§ **Records provided**
*** Begin section ***

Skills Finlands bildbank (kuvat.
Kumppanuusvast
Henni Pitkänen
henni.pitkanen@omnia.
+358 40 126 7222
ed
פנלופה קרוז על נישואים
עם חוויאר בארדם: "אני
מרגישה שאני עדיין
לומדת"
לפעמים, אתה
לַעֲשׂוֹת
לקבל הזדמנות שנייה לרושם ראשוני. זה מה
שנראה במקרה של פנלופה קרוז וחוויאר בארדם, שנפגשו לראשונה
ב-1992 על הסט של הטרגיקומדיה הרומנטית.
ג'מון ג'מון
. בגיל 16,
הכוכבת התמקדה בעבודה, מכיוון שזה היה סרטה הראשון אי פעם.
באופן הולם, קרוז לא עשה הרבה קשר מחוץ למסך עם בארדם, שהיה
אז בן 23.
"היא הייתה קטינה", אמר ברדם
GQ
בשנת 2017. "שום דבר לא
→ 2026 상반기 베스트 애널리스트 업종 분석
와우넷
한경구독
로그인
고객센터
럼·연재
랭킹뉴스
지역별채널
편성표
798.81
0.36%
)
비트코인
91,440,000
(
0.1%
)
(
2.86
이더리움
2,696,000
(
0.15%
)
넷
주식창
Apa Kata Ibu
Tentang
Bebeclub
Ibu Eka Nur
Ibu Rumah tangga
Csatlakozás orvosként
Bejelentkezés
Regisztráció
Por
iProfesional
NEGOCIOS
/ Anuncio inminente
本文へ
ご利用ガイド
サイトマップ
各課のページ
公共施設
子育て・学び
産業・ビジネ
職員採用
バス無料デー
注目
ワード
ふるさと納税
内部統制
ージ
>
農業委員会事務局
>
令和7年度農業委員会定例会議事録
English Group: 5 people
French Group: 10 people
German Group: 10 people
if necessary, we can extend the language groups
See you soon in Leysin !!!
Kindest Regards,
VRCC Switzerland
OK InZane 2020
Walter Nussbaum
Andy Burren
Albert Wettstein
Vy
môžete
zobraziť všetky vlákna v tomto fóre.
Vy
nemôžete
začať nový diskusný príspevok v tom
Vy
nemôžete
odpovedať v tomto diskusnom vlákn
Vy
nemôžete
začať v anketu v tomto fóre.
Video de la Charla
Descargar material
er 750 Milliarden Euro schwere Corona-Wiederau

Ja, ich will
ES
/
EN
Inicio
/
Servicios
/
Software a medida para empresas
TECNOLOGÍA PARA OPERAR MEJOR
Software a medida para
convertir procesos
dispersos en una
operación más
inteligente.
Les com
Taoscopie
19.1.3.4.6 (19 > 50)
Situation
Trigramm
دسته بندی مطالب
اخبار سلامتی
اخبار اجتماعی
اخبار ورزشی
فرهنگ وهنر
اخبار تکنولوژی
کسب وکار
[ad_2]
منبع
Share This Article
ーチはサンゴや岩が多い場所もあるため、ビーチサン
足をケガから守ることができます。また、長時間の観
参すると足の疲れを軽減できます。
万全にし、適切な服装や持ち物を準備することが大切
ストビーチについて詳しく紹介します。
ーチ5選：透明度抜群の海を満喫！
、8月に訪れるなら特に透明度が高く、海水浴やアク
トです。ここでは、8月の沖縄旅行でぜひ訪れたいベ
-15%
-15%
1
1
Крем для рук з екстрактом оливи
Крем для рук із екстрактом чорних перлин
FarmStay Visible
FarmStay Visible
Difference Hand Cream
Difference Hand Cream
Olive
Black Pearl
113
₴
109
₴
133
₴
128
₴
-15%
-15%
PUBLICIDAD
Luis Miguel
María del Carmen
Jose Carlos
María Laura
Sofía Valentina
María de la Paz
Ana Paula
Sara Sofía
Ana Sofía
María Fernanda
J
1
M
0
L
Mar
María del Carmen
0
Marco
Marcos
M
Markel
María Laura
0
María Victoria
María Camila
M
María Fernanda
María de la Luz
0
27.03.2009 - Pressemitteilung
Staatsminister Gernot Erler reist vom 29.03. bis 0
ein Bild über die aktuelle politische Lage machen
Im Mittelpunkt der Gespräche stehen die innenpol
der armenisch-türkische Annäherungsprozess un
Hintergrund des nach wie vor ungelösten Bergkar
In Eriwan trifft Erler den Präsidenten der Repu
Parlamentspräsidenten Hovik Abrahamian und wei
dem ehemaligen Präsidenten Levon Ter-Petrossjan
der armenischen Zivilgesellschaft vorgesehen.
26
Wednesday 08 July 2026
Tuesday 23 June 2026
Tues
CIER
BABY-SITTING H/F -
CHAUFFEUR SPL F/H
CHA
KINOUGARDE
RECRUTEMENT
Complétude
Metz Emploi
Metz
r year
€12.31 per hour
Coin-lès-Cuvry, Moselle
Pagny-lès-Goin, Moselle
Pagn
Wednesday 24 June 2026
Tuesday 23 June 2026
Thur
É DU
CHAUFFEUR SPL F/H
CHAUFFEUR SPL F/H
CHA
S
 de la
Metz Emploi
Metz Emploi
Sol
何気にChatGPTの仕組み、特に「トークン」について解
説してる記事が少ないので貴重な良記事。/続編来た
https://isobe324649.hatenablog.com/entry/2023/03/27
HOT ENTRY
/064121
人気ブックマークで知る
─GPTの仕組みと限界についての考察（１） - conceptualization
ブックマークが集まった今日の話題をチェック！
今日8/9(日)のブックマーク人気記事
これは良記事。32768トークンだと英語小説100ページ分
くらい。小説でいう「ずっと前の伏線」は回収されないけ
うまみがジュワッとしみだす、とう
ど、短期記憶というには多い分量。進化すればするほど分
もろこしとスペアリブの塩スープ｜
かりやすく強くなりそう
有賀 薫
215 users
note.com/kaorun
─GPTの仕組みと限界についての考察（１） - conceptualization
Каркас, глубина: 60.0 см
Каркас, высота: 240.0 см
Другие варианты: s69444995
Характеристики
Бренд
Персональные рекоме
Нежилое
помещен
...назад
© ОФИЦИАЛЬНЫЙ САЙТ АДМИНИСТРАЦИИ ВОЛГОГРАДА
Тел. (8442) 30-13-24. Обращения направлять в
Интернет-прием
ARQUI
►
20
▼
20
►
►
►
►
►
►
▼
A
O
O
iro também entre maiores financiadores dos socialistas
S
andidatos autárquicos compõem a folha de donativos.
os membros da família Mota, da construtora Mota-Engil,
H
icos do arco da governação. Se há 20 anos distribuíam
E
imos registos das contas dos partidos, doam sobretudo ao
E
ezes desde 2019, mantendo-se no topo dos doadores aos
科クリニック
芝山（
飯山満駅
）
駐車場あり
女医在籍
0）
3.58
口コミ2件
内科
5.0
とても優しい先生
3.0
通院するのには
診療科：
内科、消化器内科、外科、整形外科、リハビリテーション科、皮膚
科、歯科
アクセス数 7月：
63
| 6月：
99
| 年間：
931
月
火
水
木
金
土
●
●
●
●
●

*** End section ***

§ **Directions for this task**
Each record above must be given again exactly as written.

§ **Task solution**
Skills Finlands bildbank (kuvat.
Kumppanuusvast
Henni Pitkänen
henni.pitkanen@omnia.
+358 40 126 7222
ed
פנלופה קרוז על נישואים
עם חוויאר בארדם: "אני
מרגישה שאני עדיין
לומדת"
לפעמים, אתה
לַעֲשׂוֹת
לקבל הזדמנות שנייה לרושם ראשוני. זה מה
שנראה במקרה של פנלופה קרוז וחוויאר בארדם, שנפגשו לראשונה
ב-1992 על הסט של הטרגיקומדיה הרומנטית.
ג'מון ג'מון
. בגיל 16,
הכוכבת התמקדה בעבודה, מכיוון שזה היה סרטה הראשון אי פעם.
באופן הולם, קרוז לא עשה הרבה קשר מחוץ למסך עם בארדם, שהיה
אז בן 23.
"היא הייתה קטינה", אמר ברדם
GQ
בשנת 2017. "שום דבר לא
→ 2026 상반기 베스트 애널리스트 업종 분석
와우넷
한경구독
로그인
고객센터
럼·연재
랭킹뉴스
지역별채널
편성표
798.81
0.36%
)
비트코인
91,440,000
(
0.1%
)
(
2.86
이더리움
2,696,000
(
0.15%
)
넷
주식창
Apa Kata Ibu
Tentang
Bebeclub
Ibu Eka Nur
Ibu Rumah tangga
Csatlakozás orvosként
Bejelentkezés
Regisztráció
Por
iProfesional
NEGOCIOS
/ Anuncio inminente
本文へ
ご利用ガイド
サイトマップ
各課のページ
公共施設
子育て・学び
産業・ビジネ
職員採用
バス無料デー
注目
ワード
ふるさと納税
内部統制
ージ
>
農業委員会事務局
>
令和7年度農業委員会定例会議事録
English Group: 5 people
French Group: 10 people
German Group: 10 people
if necessary, we can extend the language groups
See you soon in Leysin !!!
Kindest Regards,
VRCC Switzerland
OK InZane 2020
Walter Nussbaum
Andy Burren
Albert Wettstein
Vy
môžete
zobraziť všetky vlákna v tomto fóre.
Vy
nemôžete
začať nový diskusný príspevok v tom
Vy
nemôžete
odpovedať v tomto diskusnom vlákn
Vy
nemôžete
začať v anketu v tomto fóre.
Video de la Charla
Descargar material
er 750 Milliarden Euro schwere Corona-Wiederau

Ja, ich will
ES
/
EN
Inicio
/
Servicios
/
Software a medida para empresas
TECNOLOGÍA PARA OPERAR MEJOR
Software a medida para
convertir procesos
dispersos en una
operación más
inteligente.
Les com
Taoscopie
19.1.3.4.6 (19 > 50)
Situation
Trigramm
دسته بندی مطالب
اخبار سلامتی
اخبار اجتماعی
اخبار ورزشی
فرهنگ وهنر
اخبار تکنولوژی
کسب وکار
[ad_2]
منبع
Share This Article
ーチはサンゴや岩が多い場所もあるため、ビーチサン
足をケガから守ることができます。また、長時間の観
参すると足の疲れを軽減できます。
万全にし、適切な服装や持ち物を準備することが大切
ストビーチについて詳しく紹介します。
ーチ5選：透明度抜群の海を満喫！
、8月に訪れるなら特に透明度が高く、海水浴やアク
トです。ここでは、8月の沖縄旅行でぜひ訪れたいベ
-15%
-15%
1
1
Крем для рук з екстрактом оливи
Крем для рук із екстрактом чорних перлин
FarmStay Visible
FarmStay Visible
Difference Hand Cream
Difference Hand Cream
Olive
Black Pearl
113
₴
109
₴
133
₴
128
₴
-15%
-15%
PUBLICIDAD
Luis Miguel
María del Carmen
Jose Carlos
María Laura
Sofía Valentina
María de la Paz
Ana Paula
Sara Sofía
Ana Sofía
María Fernanda
J
1
M
0
L
Mar
María del Carmen
0
Marco
Marcos
M
Markel
María Laura
0
María Victoria
María Camila
M
María Fernanda
María de la Luz
0
27.03.2009 - Pressemitteilung
Staatsminister Gernot Erler reist vom 29.03. bis 0
ein Bild über die aktuelle politische Lage machen
Im Mittelpunkt der Gespräche stehen die innenpol
der armenisch-türkische Annäherungsprozess un
Hintergrund des nach wie vor ungelösten Bergkar
In Eriwan trifft Erler den Präsidenten der Repu
Parlamentspräsidenten Hovik Abrahamian und wei
dem ehemaligen Präsidenten Levon Ter-Petrossjan
der armenischen Zivilgesellschaft vorgesehen.
26
Wednesday 08 July 2026
Tuesday 23 June 2026
Tues
CIER
BABY-SITTING H/F -
CHAUFFEUR SPL F/H
CHA
KINOUGARDE
RECRUTEMENT
Complétude
Metz Emploi
Metz
r year
€12.31 per hour
Coin-lès-Cuvry, Moselle
Pagny-lès-Goin, Moselle
Pagn
Wednesday 24 June 2026
Tuesday 23 June 2026
Thur
É DU
CHAUFFEUR SPL F/H
CHAUFFEUR SPL F/H
CHA
S
 de la
Metz Emploi
Metz Emploi
Sol
何気にChatGPTの仕組み、特に「トークン」について解
説してる記事が少ないので貴重な良記事。/続編来た
https://isobe324649.hatenablog.com/entry/2023/03/27
HOT ENTRY
/064121
人気ブックマークで知る
─GPTの仕組みと限界についての考察（１） - conceptualization
ブックマークが集まった今日の話題をチェック！
今日8/9(日)のブックマーク人気記事
これは良記事。32768トークンだと英語小説100ページ分
くらい。小説でいう「ずっと前の伏線」は回収されないけ
うまみがジュワッとしみだす、とう
ど、短期記憶というには多い分量。進化すればするほど分
もろこしとスペアリブの塩スープ｜
かりやすく強くなりそう
有賀 薫
215 users
note.com/kaorun
─GPTの仕組みと限界についての考察（１） - conceptualization
Каркас, глубина: 60.0 см
Каркас, высота: 240.0 см
Другие варианты: s69444995
Характеристики
Бренд
Персональные рекоме
Нежилое
помещен
...назад
© ОФИЦИАЛЬНЫЙ САЙТ АДМИНИСТРАЦИИ ВОЛГОГРАДА
Тел. (8442) 30-13-24. Обращения направлять в
Интернет-прием
ARQUI
►
20
▼
20
►
►
►
►
►
►
▼
A
O
O
iro também entre maiores financiadores dos socialistas
S
andidatos autárquicos compõem a folha de donativos.
os membros da família Mota, da construtora Mota-Engil,
H
icos do arco da governação. Se há 20 anos distribuíam
E
imos registos das contas dos partidos, doam sobretudo ao
E
ezes desde 2019, mantendo-se no topo dos doadores aos
科クリニック
芝山（
飯山満駅
）
駐車場あり
女医在籍
0）
3.58
口コミ2件
内科
5.0
とても優しい先生
3.0
通院するのには
診療科：
内科、消化器内科、外科、整形外科、リハビリテーション科、皮膚
科、歯科
アクセス数 7月：
63
| 6月：
99
| 年間：
931
月
火
水
木
金
土
●
●
●
●
●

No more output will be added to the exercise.